- Born: Edward Joseph Walsh March 5, 1942 Chicago, Illinois, United States
- Died: February 14, 2014 (aged 71) Portland, Oregon, United States
- Occupation: Political journalist
- Years active: 1964–2009
- Employers: The Catholic Messenger (1964-1967); The Houston Chronicle (1967-1971); The Washington Post (1971–2004); The Oregonian (2004–2009);
- Spouse: Michelle Heisler (m. 1965–2014)
- Children: two

= Edward J. Walsh (journalist) =

American political journalist and correspondent

Edward Joseph Walsh (March 5, 1942 – February 14, 2014) was an American political journalist and foreign correspondent for The Washington Post and The Oregonian.

Born in Chicago, Illinois, Walsh graduated from the College of St. Thomas, now the University of St. Thomas, in Saint Paul, Minnesota, in 1963. He did graduate work in journalism and political science at Marquette University in Milwaukee, Wisconsin. He began his reporting career with the Catholic Messenger in Davenport, Iowa followed by reporting for the Houston Chronicle.

In 1971, Walsh began a 33-year career with The Washington Post, during which he covered such events as Maryland Governor Marvin Mandel's indictment for mail fraud, Jimmy Carter's 1976 presidential campaign, and the Iran hostage crisis. In the early 1980s, he reported from Jerusalem, during the 1982 Lebanon War.
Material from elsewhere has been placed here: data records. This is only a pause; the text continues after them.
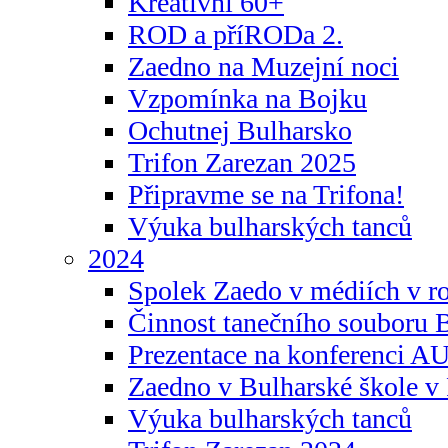
Kreativní 60+
ROD a příRODa 2.
Zaedno na Muzejní noci
Vzpomínka na Bojku
Ochutnej Bulharsko
Trifon Zarezan 2025
Připravme se na Trifona!
Výuka bulharských tanců
2024
Spolek Zaedo v médiích v r
Činnost tanečního souboru 
Prezentace na konferenci 
Zaedno v Bulharské škole v 
Výuka bulharských tanců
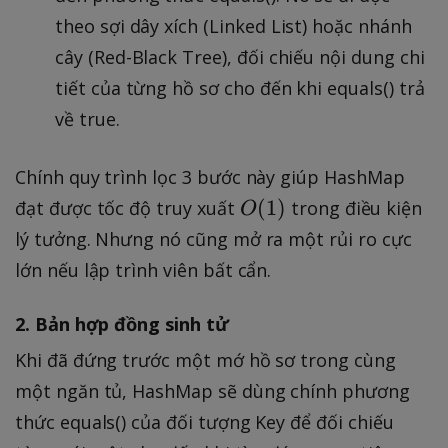
theo sợi dây xích (Linked List) hoặc nhánh
cây (Red-Black Tree), đối chiếu nội dung chi
tiết của từng hồ sơ cho đến khi equals() trả
về true.
Chính quy trình lọc 3 bước này giúp HashMap
O
(
1
)
đạt được tốc độ truy xuất
trong điều kiện
O
(
lý tưởng. Nhưng nó cũng mở ra một rủi ro cực
1
lớn nếu lập trình viên bất cẩn.
)
2. Bản hợp đồng sinh tử
Khi đã đứng trước một mớ hồ sơ trong cùng
một ngăn tủ, HashMap sẽ dùng chính phương
thức equals() của đối tượng Key để đối chiếu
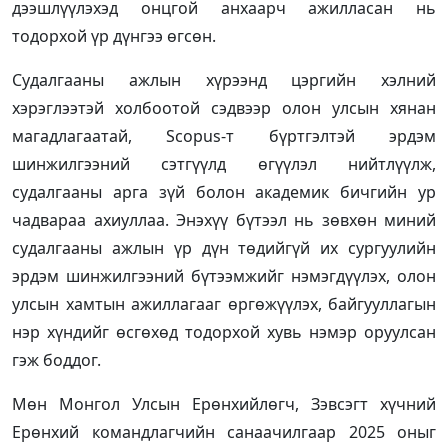
дээшлүүлэхэд онцгой анхаарч ажилласан нь
тодорхой үр дүнгээ өгсөн.
Судалгааны ажлын хүрээнд цэргийн хэлний
хэрэглээтэй холбоотой сэдвээр олон улсын хянан
магадлагаатай, Scopus-т бүртгэлтэй эрдэм
шинжилгээний сэтгүүлд өгүүлэл нийтлүүлж,
судалгааны арга зүй болон академик бичгийн ур
чадвараа ахиуллаа. Энэхүү бүтээл нь зөвхөн миний
судалгааны ажлын үр дүн төдийгүй их сургуулийн
эрдэм шинжилгээний бүтээмжийг нэмэгдүүлэх, олон
улсын хамтын ажиллагааг өргөжүүлэх, байгууллагын
нэр хүндийг өсгөхөд тодорхой хувь нэмэр оруулсан
гэж боддог.
Мөн Монгол Улсын Ерөнхийлөгч, Зэвсэгт хүчний
Ерөнхий командлагчийн санаачилгаар 2025 оныг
He also interviewed Yasser Arafat in 1984. Upon returning to the United States in 1985, he reported on every presidential election until his retirement from The Washington Post in 2004. He was also its bureau chief in Chicago, as well as national political editor in the early 1990s. From 2004 to 2009, he was a political reporter for The Oregonian of Portland, Oregon.

Since 2012, Walsh battled cancer, which spread from his lungs to his brain. In February 2014, at the age of 71, he died at his Portland home. He was survived by his wife of 49 years, Michelle Walsh ( Heisler), and their two children.